Collected data:
*** Begin section ***

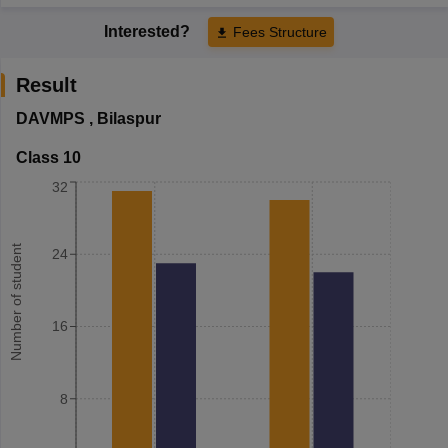
Interested?
Fees Structure
Result
DAVMPS
,
Bilaspur
Class 10
32
Number of student
24
16
8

*** End section ***

What the task asks: If pictures appear in the data, do not print them; repeat the rest exactly.

Result for this task:
Interested?
Fees Structure
Result
DAVMPS
,
Bilaspur
Class 10
32
Number of student
24
16
8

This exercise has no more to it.